According to the Marcus theory describing ET reactions, solvation of the reaction partners can affect the free energy difference (ΔG), the reorganization energy (λ), and the ET rate34. We thus estimated the effect of His382 on ΔG and λ for the ET from Trp3H to Trp2H•+ by classical MD simulations35,36 for WT and H382S (see Supplementary Methods). However, the calculated ΔG and λ values for H382S differed only slightly from those obtained for WT (Supplementary Table 4), suggesting that His382 does not significantly affect these parameters.

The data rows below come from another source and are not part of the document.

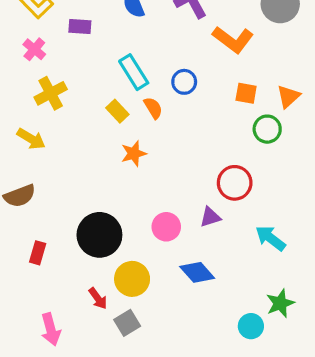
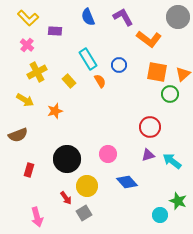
orange square: (246, 93) -> (157, 72), size x1.5
yellow rectangle: (117, 111) -> (69, 81), moved
orange star: (134, 154) -> (55, 111), moved
purple triangle: (210, 217) -> (148, 155), moved
green star: (280, 303) -> (178, 201), turned -30

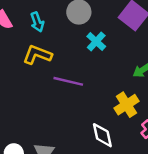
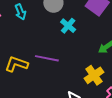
yellow L-shape: (37, 55) -> (16, 64), moved

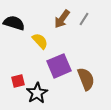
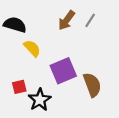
yellow semicircle: (40, 41) -> (32, 48), moved

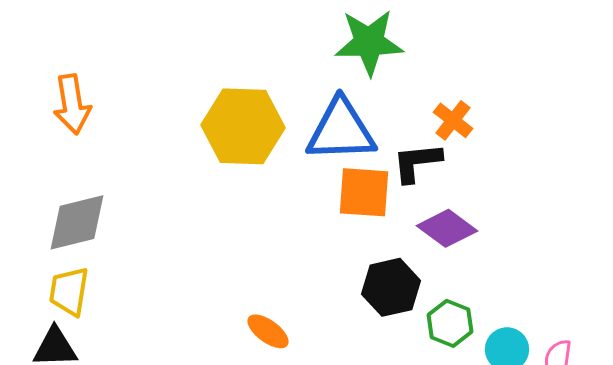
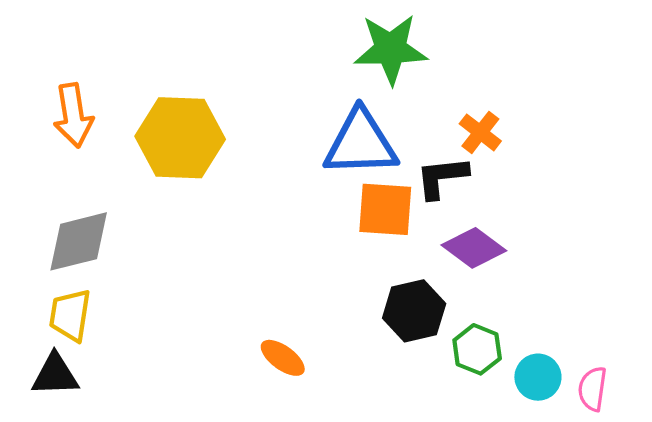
yellow hexagon: (243, 126) -> (180, 138), moved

Transient absorption spectroscopy on ns-µs timescales reveals that the regulated solvent accessibility impedes Trp3H•+ deprotonation in At64-WT

In order to further clarify the effects of mutations on the fate of the photoinduced FAD•− Trp3H•+ radical pair in At64, we compared WT with the least photoreducible mutant H382S by transient absorption spectroscopy in the ns-to-µs regime (Figs. 6a,b), where Trp3H•+ deprotonation and/or FAD•− Trp3H•+/Trp3 charge recombinations are typically observed in PCSf proteins. Based on the reference absorption spectra of the expected photoinduced species21 (Fig. 6c), we decided to follow the photoreaction at two selected wavelengths: at 457 nm, which is close to the maximum of the expected bleaching of the FADox absorption band (due to its reduction to FAD•−) and where the Trp radicals do not contribute much to the absorption change; and at 562 nm, which is close to one of the two maxima of the TrpH•+ absorption band and where the absorption changes due to FADox reduction to FAD•− (and subsequent reoxidation upon radical pair recombination) are expected to be relatively small.

Figure 6
figure 6

Transient absorption spectroscopy of WT and H382S At64 on a ns/µs timescale. Two representative wavelengths were chosen to follow the fate of the flavin and the Trp species separately: 457 nm, where the signal reflects mainly the FADox absorption bleach due to its flash-induced reduction to FAD•− and the subsequent recovery of FADox, and 562 nm, where the major contribution to absorption changes should come from the formation and decay of TrpH•+/Trp species. The recorded signals are shown in panels (a) and (b) in grey, results of their biexponential global fits are shown in blue (for 457 nm) and in red (for 562 nm). (a) Flash-induced absorption changes for ~ 125 µM At64-WT. (b) Flash-induced absorption changes for ~ 95 µM At64-H382S. (c) Reference absorption spectra of FAD and Trp species expected to contribute to light-induced absorption changes in At64. Spectra are taken from the literature21. (d) Absolute value of the ratio of the 457 nm to the 562 nm signals for WT and H382S At64. Both traces begin at ~ 1.5, suggesting that the nature of the flash-induced radical pair is the same in both proteins at time zero. The factor of ~ 1.5 is consistent with the formation of FAD•− TrpH•+ pairs. While this ratio changes only slightly and slowly in the WT protein (in line with FAD•− TrpH•+ recombination being the major process), the ratio evolves dramatically in the H382S mutant (with τ ~ 100 ns), mainly due to the rapid decay phase in the 562 nm signal. Increase of this ratio suggests that TrpH•+ is transformed into Trp, which absorbs less than TrpH•+ at 562 nm.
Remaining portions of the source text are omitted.